Laurent Duplomb, auteur de ce texte et sénateur issu des Républicains, défend son projet comme une réponse nécessaire aux défis que rencontre le secteur agricole. Près de 192 parlementaires de différentes tendances ont cosigné ce texte, soulignant la forte division que celui-ci crée au sein de l'assemblée.
Les dangers des pesticides
Le premier article du texte abroge une règle essentielle mise en place il y a huit ans, séparant la vente et le conseil en matière de pesticides. Cette mesure permettrait aux entreprises de conseiller les agriculteurs tout en vendant leurs produits, favorisant ainsi des pratiques commerciales douteuses comme l'attractivité des offres promotionnelles sur des produits potentiellement nuisibles.
Avec 68 000 tonnes de substances actives vendues en 2022, la France est le deuxième pays utilisateur de pesticides en Europe, mais cela ne semble pas freiner l'enthousiasme de certains sénateurs pour intensifier l'usage de ces produits.
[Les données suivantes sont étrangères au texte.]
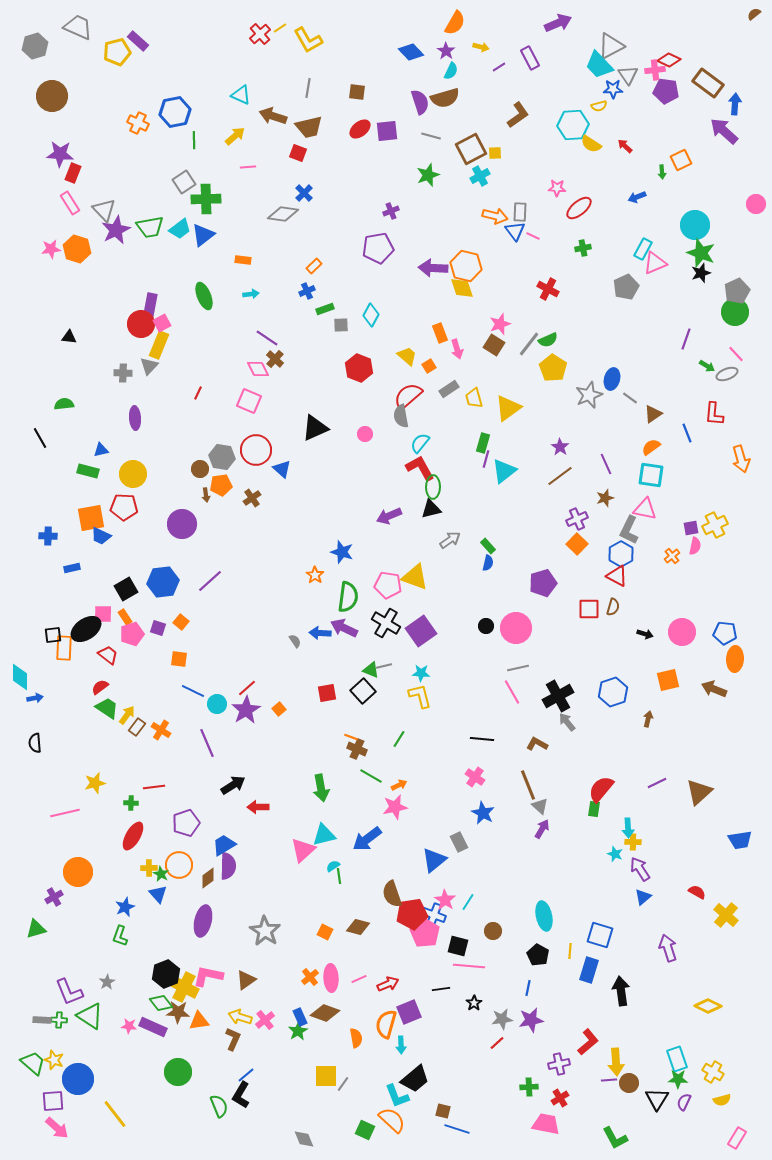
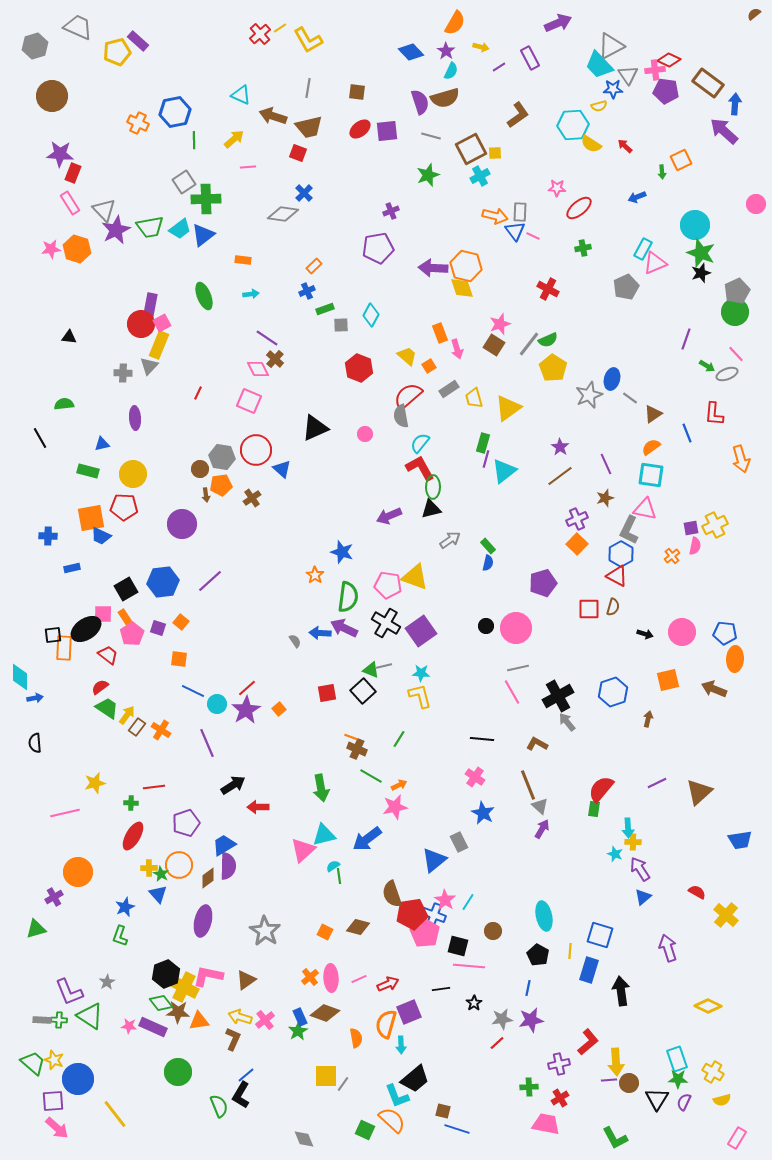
yellow arrow at (235, 136): moved 1 px left, 3 px down
blue triangle at (101, 450): moved 1 px right, 6 px up
pink pentagon at (132, 634): rotated 15 degrees counterclockwise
L'article 2 accorde au ministre de l’Agriculture des pouvoirs étendus pour suspendre les décisions de l'ANSES sur l'autorisation de nouveaux produits, autorise également l'utilisation de drones pour la dispersion de pesticides dangereusement inefficaces pour les pollinisateurs.
Charlotte Labauge de l’association Pollinis met en garde : ces insecticides, déjà interdits, peuvent causer des dommages irréversibles à la biodiversité et aux écosystèmes.
Vers une agriculture sans limites ?
Le texte propose également d’assouplir les réglementations entourant la création d’élevages industriels et de favoriser les projets de stockage d’eau, en plaçant l’agriculture devant la conservation des ressources en eau, qui devrait être prioritairement réservée à la santé humaine. Ce renversement de logique soulève de fortes inquiétudes parmi les écologistes, qui craignent une exploitation accrue des ressources aquatiques déjà fragilisées.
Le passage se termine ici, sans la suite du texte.